Solving manufacturing issues with AI
Although some of these challenges appear daunting, artificial intelligence technology has been proven to – or will in the future – help mitigate the problems listed above. Let’s look at how AI can be leveraged in manufacturing.
Labour shortages and AI
Manufacturing organisations are addressing the labour shortage by transferring the knowledge and skillset of talented engineers and technicians with AI. For example, during the learning process of inspections, an experienced inspector is shown a variety of inspection screens. They are asked to judge whether the product is good or bad. The results are then uploaded to the edge AI, built with Edge Computing, to perform actual product inspections. This puts less of a burden on older skilled engineers and technicians. It provides an advantage to the manufacturing company as they now have this critical judgment saved via AI.

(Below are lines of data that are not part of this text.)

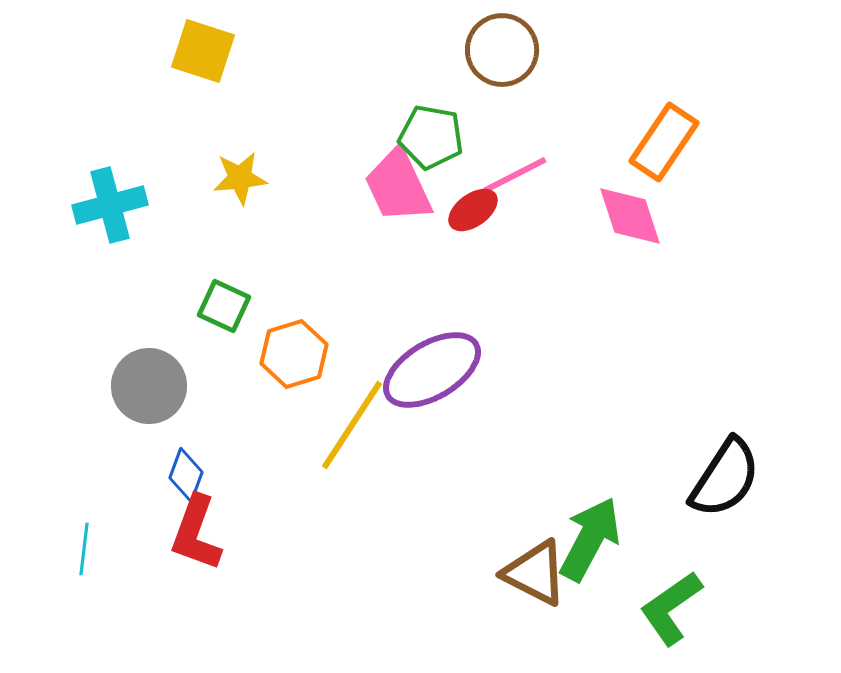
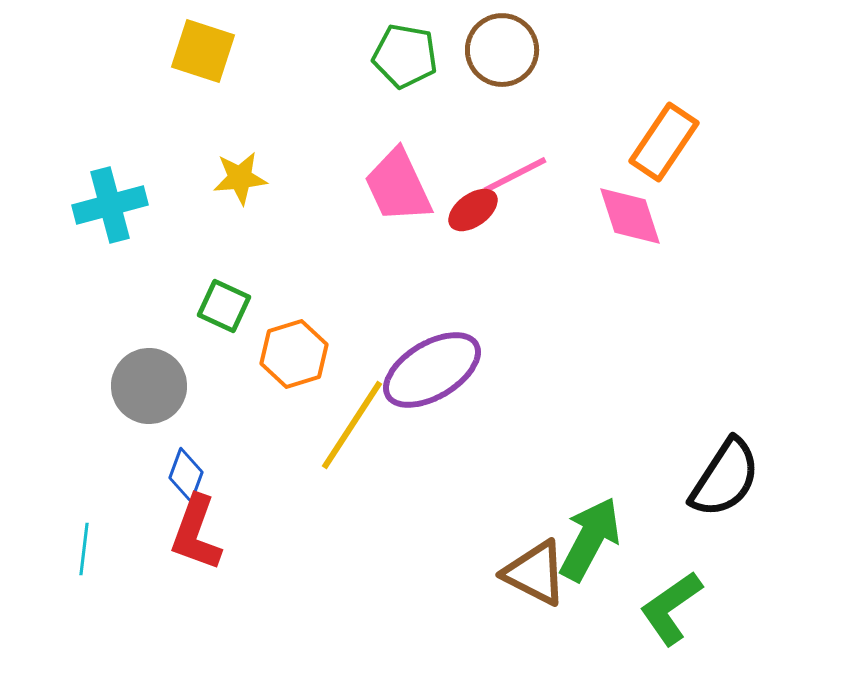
green pentagon: moved 26 px left, 81 px up
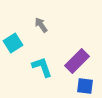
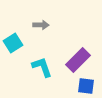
gray arrow: rotated 126 degrees clockwise
purple rectangle: moved 1 px right, 1 px up
blue square: moved 1 px right
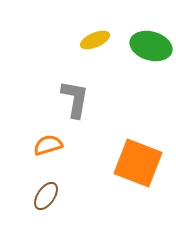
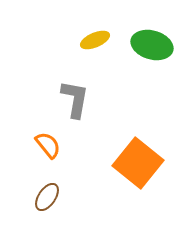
green ellipse: moved 1 px right, 1 px up
orange semicircle: rotated 68 degrees clockwise
orange square: rotated 18 degrees clockwise
brown ellipse: moved 1 px right, 1 px down
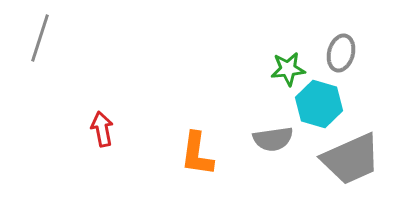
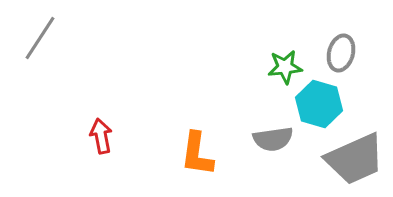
gray line: rotated 15 degrees clockwise
green star: moved 3 px left, 2 px up
red arrow: moved 1 px left, 7 px down
gray trapezoid: moved 4 px right
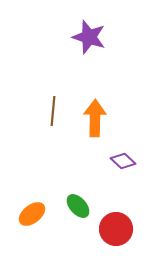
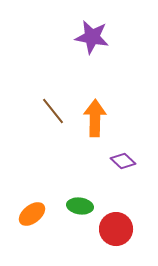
purple star: moved 3 px right; rotated 8 degrees counterclockwise
brown line: rotated 44 degrees counterclockwise
green ellipse: moved 2 px right; rotated 40 degrees counterclockwise
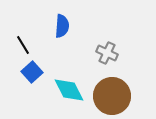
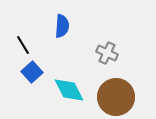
brown circle: moved 4 px right, 1 px down
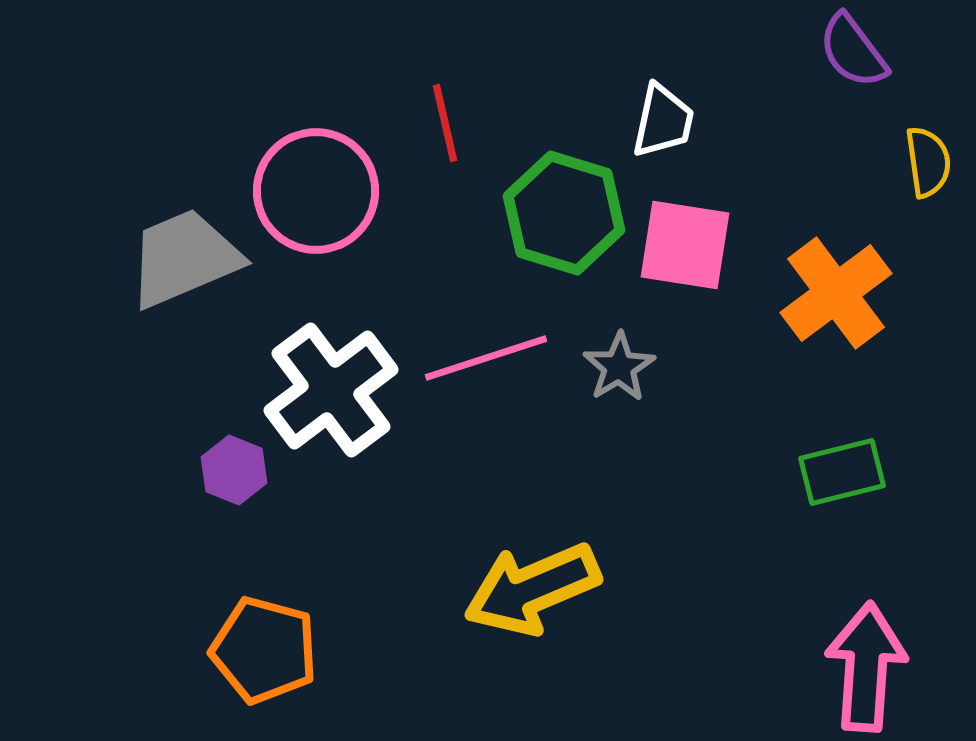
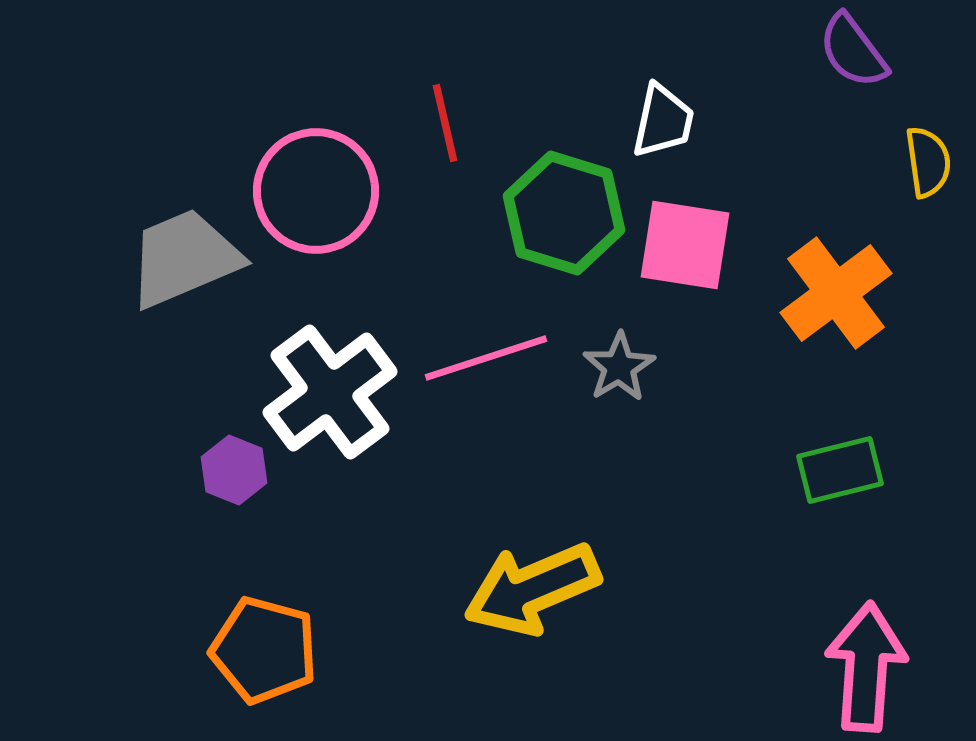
white cross: moved 1 px left, 2 px down
green rectangle: moved 2 px left, 2 px up
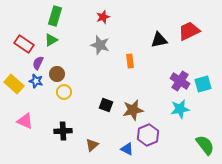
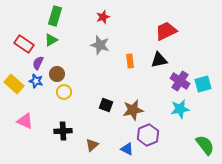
red trapezoid: moved 23 px left
black triangle: moved 20 px down
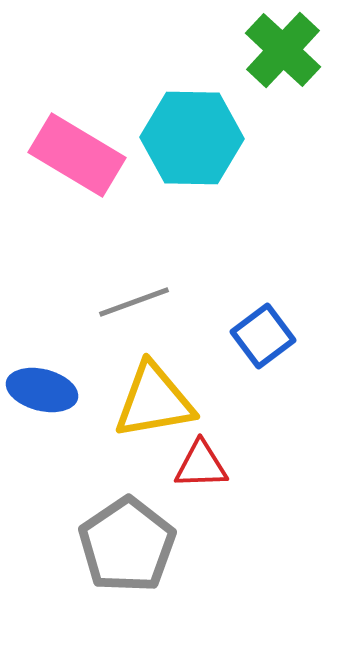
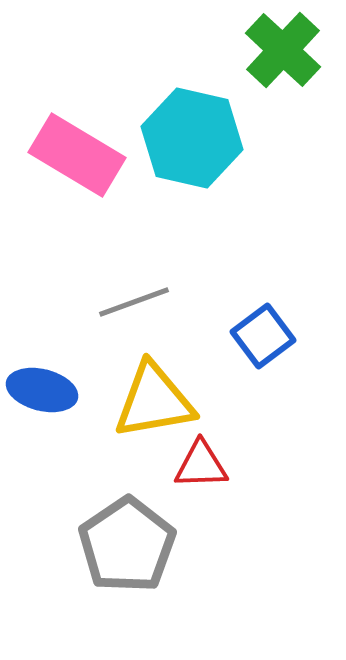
cyan hexagon: rotated 12 degrees clockwise
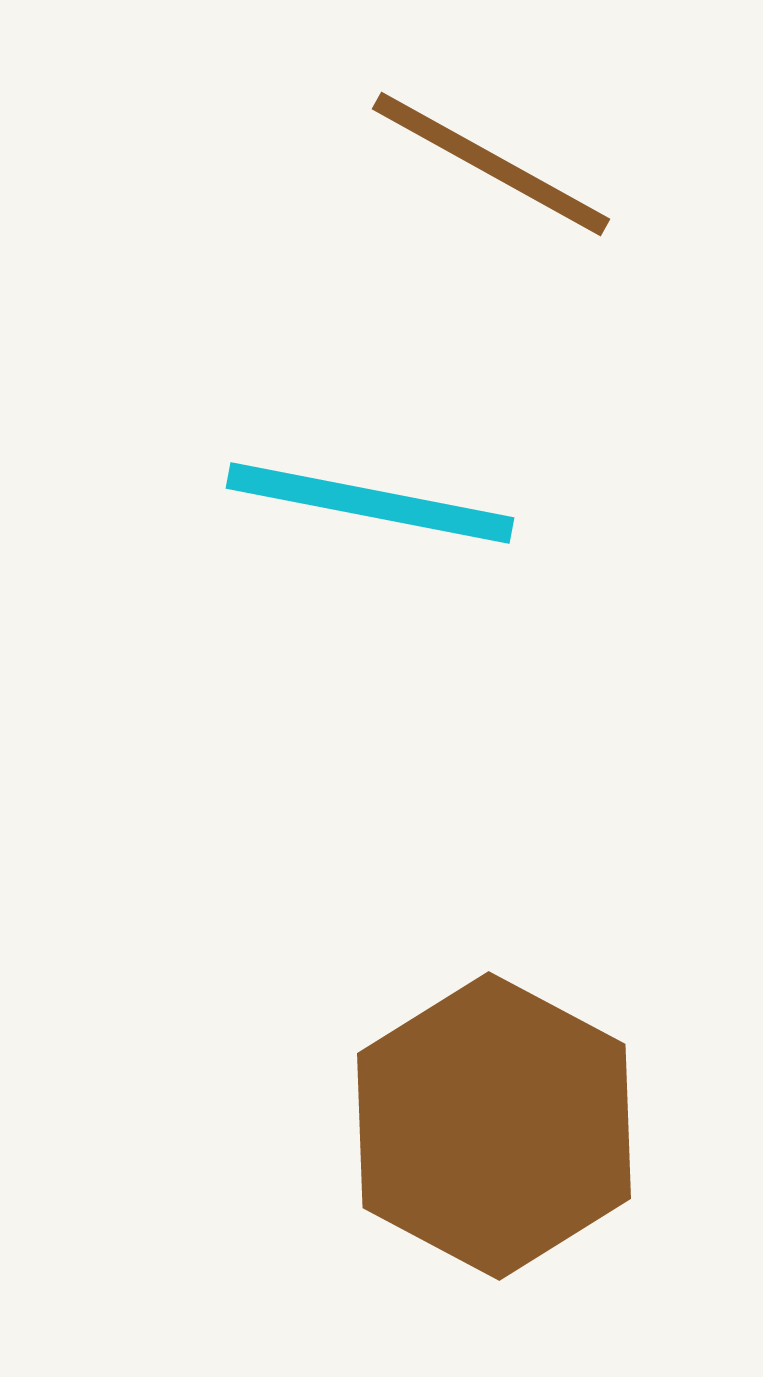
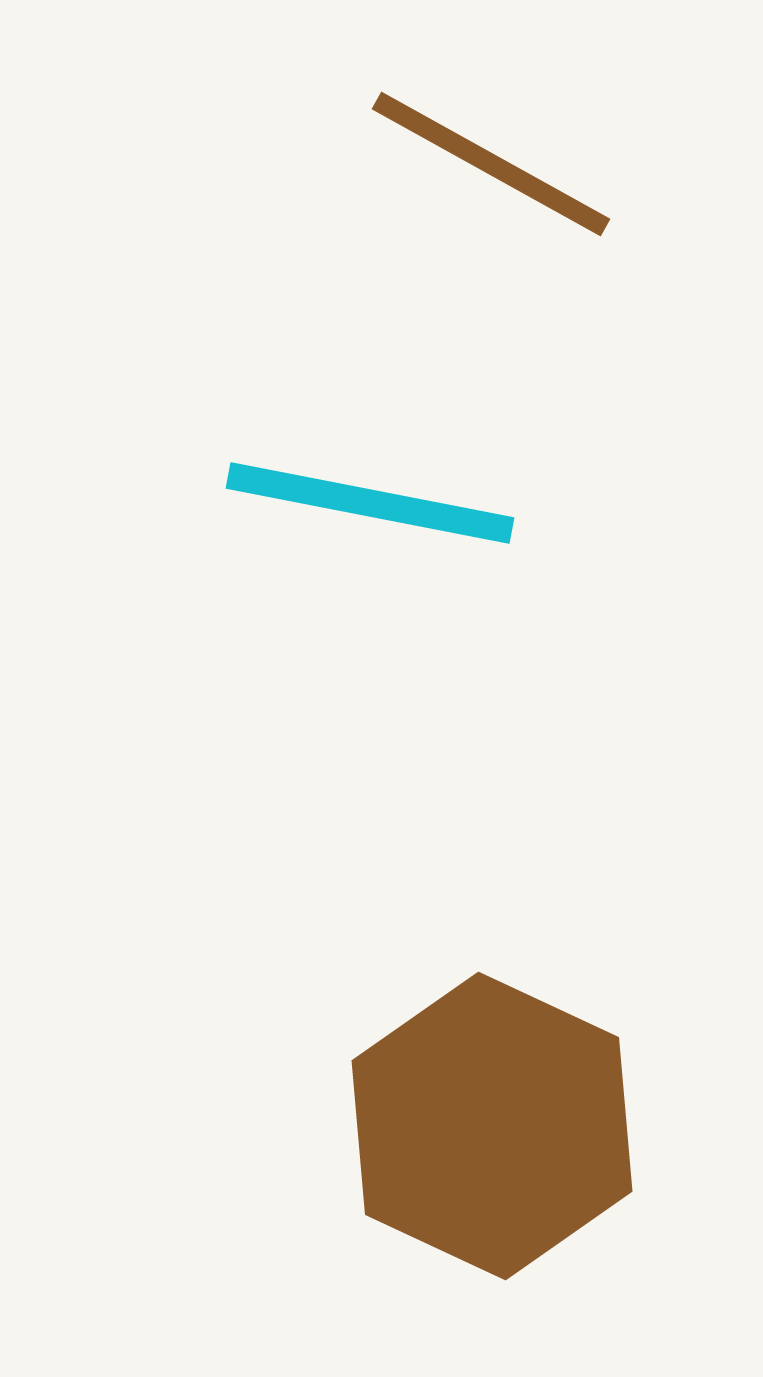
brown hexagon: moved 2 px left; rotated 3 degrees counterclockwise
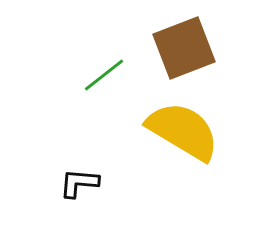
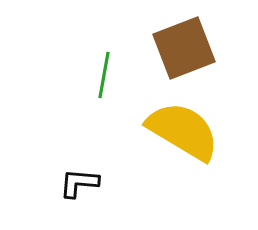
green line: rotated 42 degrees counterclockwise
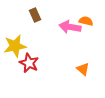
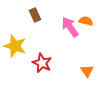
pink arrow: rotated 45 degrees clockwise
yellow star: rotated 30 degrees clockwise
red star: moved 13 px right
orange triangle: moved 4 px right, 2 px down; rotated 16 degrees clockwise
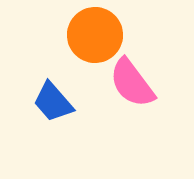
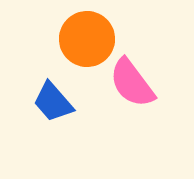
orange circle: moved 8 px left, 4 px down
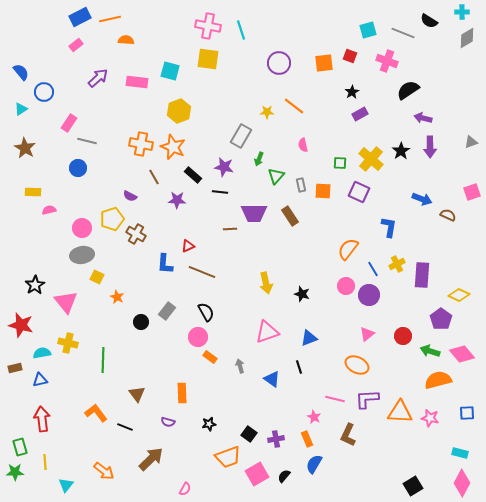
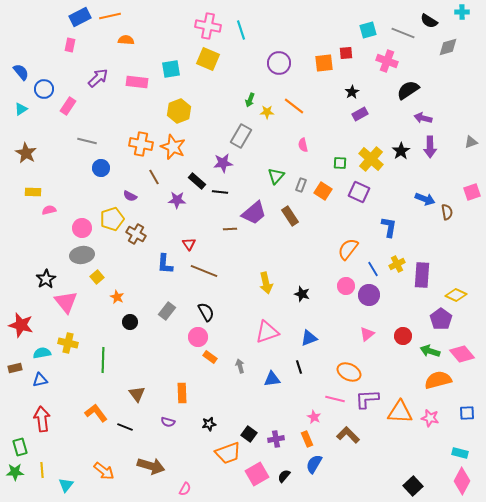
orange line at (110, 19): moved 3 px up
gray diamond at (467, 38): moved 19 px left, 9 px down; rotated 15 degrees clockwise
pink rectangle at (76, 45): moved 6 px left; rotated 40 degrees counterclockwise
red square at (350, 56): moved 4 px left, 3 px up; rotated 24 degrees counterclockwise
yellow square at (208, 59): rotated 15 degrees clockwise
cyan square at (170, 71): moved 1 px right, 2 px up; rotated 24 degrees counterclockwise
blue circle at (44, 92): moved 3 px up
pink rectangle at (69, 123): moved 1 px left, 17 px up
brown star at (25, 148): moved 1 px right, 5 px down
green arrow at (259, 159): moved 9 px left, 59 px up
purple star at (224, 167): moved 1 px left, 4 px up; rotated 18 degrees counterclockwise
blue circle at (78, 168): moved 23 px right
black rectangle at (193, 175): moved 4 px right, 6 px down
gray rectangle at (301, 185): rotated 32 degrees clockwise
orange square at (323, 191): rotated 30 degrees clockwise
blue arrow at (422, 199): moved 3 px right
purple trapezoid at (254, 213): rotated 40 degrees counterclockwise
brown semicircle at (448, 215): moved 1 px left, 3 px up; rotated 56 degrees clockwise
red triangle at (188, 246): moved 1 px right, 2 px up; rotated 40 degrees counterclockwise
brown line at (202, 272): moved 2 px right, 1 px up
yellow square at (97, 277): rotated 24 degrees clockwise
black star at (35, 285): moved 11 px right, 6 px up
yellow diamond at (459, 295): moved 3 px left
black circle at (141, 322): moved 11 px left
orange ellipse at (357, 365): moved 8 px left, 7 px down
blue triangle at (272, 379): rotated 42 degrees counterclockwise
brown L-shape at (348, 435): rotated 110 degrees clockwise
orange trapezoid at (228, 457): moved 4 px up
brown arrow at (151, 459): moved 7 px down; rotated 60 degrees clockwise
yellow line at (45, 462): moved 3 px left, 8 px down
pink diamond at (462, 483): moved 2 px up
black square at (413, 486): rotated 12 degrees counterclockwise
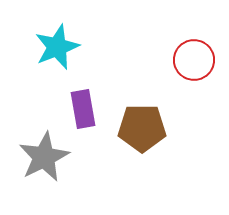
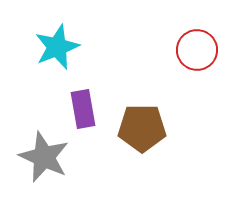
red circle: moved 3 px right, 10 px up
gray star: rotated 21 degrees counterclockwise
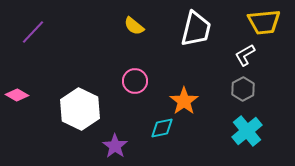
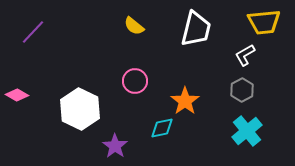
gray hexagon: moved 1 px left, 1 px down
orange star: moved 1 px right
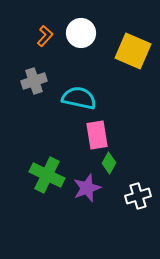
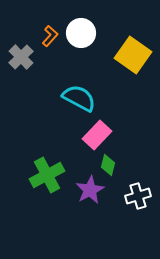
orange L-shape: moved 5 px right
yellow square: moved 4 px down; rotated 12 degrees clockwise
gray cross: moved 13 px left, 24 px up; rotated 25 degrees counterclockwise
cyan semicircle: rotated 16 degrees clockwise
pink rectangle: rotated 52 degrees clockwise
green diamond: moved 1 px left, 2 px down; rotated 15 degrees counterclockwise
green cross: rotated 36 degrees clockwise
purple star: moved 3 px right, 2 px down; rotated 8 degrees counterclockwise
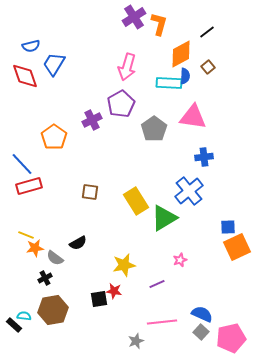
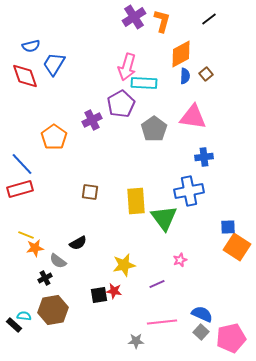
orange L-shape at (159, 24): moved 3 px right, 3 px up
black line at (207, 32): moved 2 px right, 13 px up
brown square at (208, 67): moved 2 px left, 7 px down
cyan rectangle at (169, 83): moved 25 px left
red rectangle at (29, 186): moved 9 px left, 3 px down
blue cross at (189, 191): rotated 28 degrees clockwise
yellow rectangle at (136, 201): rotated 28 degrees clockwise
green triangle at (164, 218): rotated 36 degrees counterclockwise
orange square at (237, 247): rotated 32 degrees counterclockwise
gray semicircle at (55, 258): moved 3 px right, 3 px down
black square at (99, 299): moved 4 px up
gray star at (136, 341): rotated 21 degrees clockwise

Improving quality, reducing costs, and AI
It may seem simple, but to improve quality, it is essential not to produce defective products. To prevent this, it is imperative to perform equipment maintenance and inspection work. By arming manufacturing equipment with self-check functions leveraging artificial intelligence, failures can be discovered and predicted automatically. This technology has rapidly progressed in the last few years. As a result, equipment maintenance can be carried out by fewer people, reducing labour costs. Furthermore, real-time performance can be achieved using Edge Computing.
Shorter market cycles and AI
To respond to the shortening of the market life cycle, it is necessary to reduce production lead times. Production efficiencies largely depend on parts lead times, making it essential to manage their delivery. This is often considered a combinatorial optimisation problem. This is known as the act of finding the combination of variables that optimises a value from among many options under various constraints. Without AI, this can be extremely challenging to determine, which is why many manufacturing organisations are leveraging artificial intelligence to help.
Globalisation of the business environment and AI
In the LCD manufacturer example mentioned previously, big data analysis was used. But, in similar instances, having access to that data can make a huge difference. Currently, AI is being leveraged by many manufacturing organisations who run big data analysis to support fine-tuned marketing in various countries – including developing countries – proving that big data analysis and AI enable smarter marketing activities.
Diversification/internationalisation of employees and AI
With AI, speech recognition technology and automatic translation tools significantly help manufacturers support essential communication between colleagues. This is extremely helpful in enabling teams to collaborate efficiently. This is especially relevant as many manufacturing employees are geographically spread across the globe.
AI in other fields
AI is not just being used in the manufacturing industry. Other applications include leveraging AI for bioinformatics for drug discovery, material informatics, alloy design, and material discovery. There is also an example of using AI for optimised tyre shape design.
AI permeates the manufacturing industry
Above we have presented several examples of AI applications in the manufacturing industry. AI is a highly versatile technology, and if applied well, it can produce remarkable results. There may be other situations where the above applies.
Manufacturers have many processes spanning from product planning to development, manufacturing, and sales. As each process is connected – albeit in a complicated fashion – it is not easy to respond quickly to rapid changes in today’s business environment. Artificial intelligence is one tool that alleviates challenges within the manufacturing industry, especially when run via Edge Computing.